Greenhouse gases are more feasible. But by "easy solution" here - this still means finding and mining the same amount of fluorine on Mars that you find in 11 cubic kilometers of fluorite ore.
It's still a mega-engineering project in anyone's book. And producing the greenhouse gases uses a lot of power. The author estimates that you might be able to do it by building 245 nuclear power stations on Mars, each generating half a gigawatt. Which then have to run 24/7 for a century to produce enough greenhouse gases to tip Mars over into a runaway greenhouse effect.
Then - a thick CO2 atmosphere on Mars still isn't enough to keep it warm enough for trees at the equator. So you need to continue production of the greenhouse gases in order to keep it warm enough for trees.
Then - if you do ever manage an atmosphere breathable by humans - over that hundred thousand year period or the optimists think, perhaps less, pessimists would doubtless say longer - anyway if you succeed - then you remove all the CO2 from the atmosphere. So then you need to step up your production of greenhouse gases to compensate. Or build your orbital mirrors.
In short, it is not a "fixer upper of a planet" in the sense of a quick fix.
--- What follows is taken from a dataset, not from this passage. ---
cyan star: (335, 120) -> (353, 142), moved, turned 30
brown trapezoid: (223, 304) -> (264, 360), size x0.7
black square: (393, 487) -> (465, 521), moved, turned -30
It is rather, like a house that has problems with its foundations, power supply, air conditioning, roof, walls and just about everything else, and has to be continually maintained at great expense for the foreseeable future.
There may be ways we could do it, that don't involve megatechnology, but if so, nobody has described them convincingly yet.
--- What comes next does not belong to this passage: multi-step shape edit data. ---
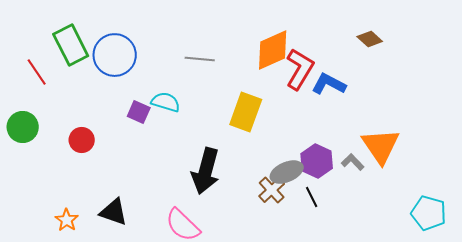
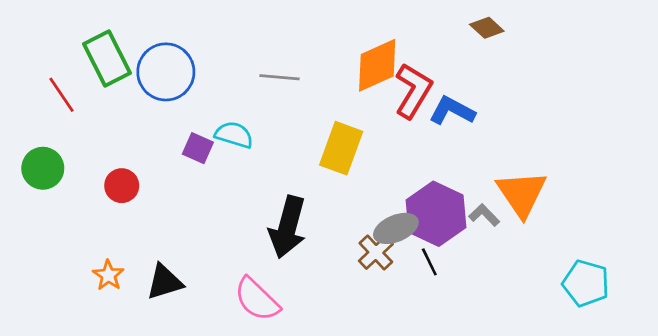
brown diamond: (370, 39) -> (487, 28), moved
purple hexagon: (317, 161) -> (436, 214), size x1.4
black triangle: (114, 212) -> (165, 282), turned -36
orange star: (67, 220) -> (108, 275), moved

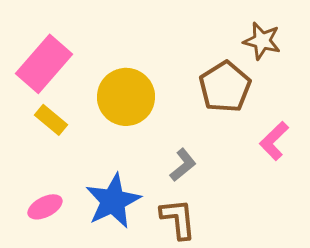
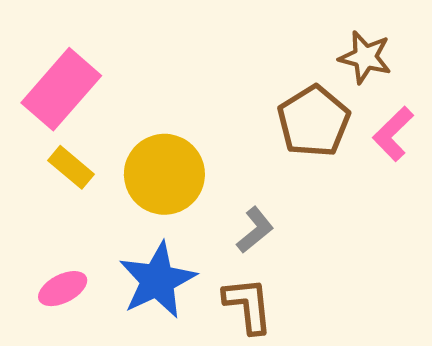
yellow circle: (126, 97) -> (164, 174), moved
pink L-shape: (274, 141) -> (393, 134), moved

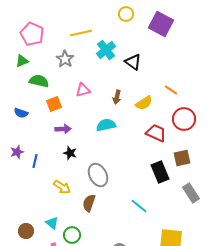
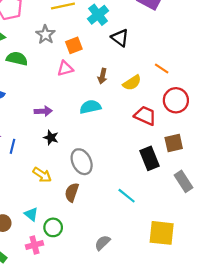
cyan cross: (106, 50) -> (98, 15), moved
orange square: (54, 104) -> (74, 45), moved

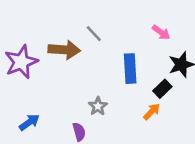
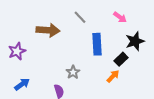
gray line: (94, 34) -> (80, 17), moved
purple star: (21, 62) -> (17, 51), moved, size x0.7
The greenhouse gases idea is undoubtedly very ingenious, 11 cubic kilometers of fluorite ore is a major improvement on 140,000 cubic kilometers of dry ice, and 245 power stations seem a lot more manageable than a planet sized mirror. But still, it is only "easy" compared to what came before.
You have to ask, is it worth it? For this level of technology we could probably build solar mirrors and power stations to provide free energy for the entire Earth. Or any number of other global projects to improve conditions on Earth.
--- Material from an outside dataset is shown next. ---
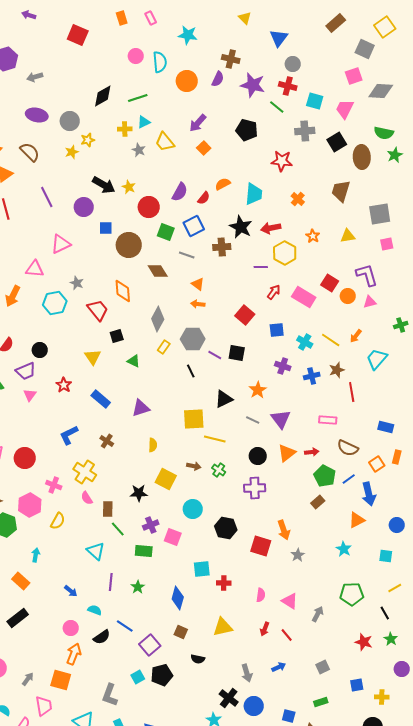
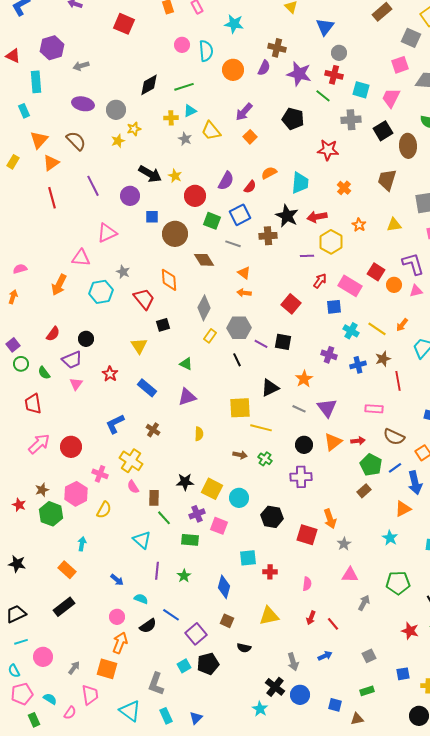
blue square: (277, 330) -> (334, 307), moved
green triangle: (134, 361) -> (186, 364), moved
yellow square: (166, 479) -> (212, 489), moved
pink triangle: (290, 601) -> (350, 575), moved, turned -30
And if you are worried about asteroids - well we have nearly mapped all the big ones anyway - done all the 10 km or larger ones closer to the sun than Jupiter. We have nearly finished mapping out all the one kilometer ones also, at around one a month, expect to get to 99% of them mapped by the 2020s.
Surely it's a more worthwhile way to protect Earth to complete that survey as fast as possible, and then if we continued to give this our priority, then within a few decades, we can probably know the position of all the asteroids of any size throughout the entire solar system right out to Pluto. I don't see why not, as we already can detect tiny objects of a few hundred kilometers way beyond Pluto. What will we be able to do, say, by the 2050s?
It's fascinating sci. fi. and a great thing to think about. But we are so far from being able to actually do such things - that we can't even micro-adjust the amount of CO2 in the Earth's atmosphere by the tiniest fraction of a percent. And with Biosphere 2, the whole thing failed because they failed to take account of some interaction with the concrete. What kind of interactions are we failing to take account of when planning ways to terraform a planet?
There are many other issues though, things that could go wrong, along the way. And in any case, I'm not at all sure that they are going to get approval from the astrobiologists that it is okay to send humans to Mars and that it won't interfere with the search for life or get in the way of planetary protection. And - do you want to totally ruin the main science value of Mars? So that if we ever find life there, our first assumption is that it is from the human colonists?
We need to be very very sure that humans won't get in the way of planetary protection of Mars before any project like this could get the green light from the international scientific community, seems to me.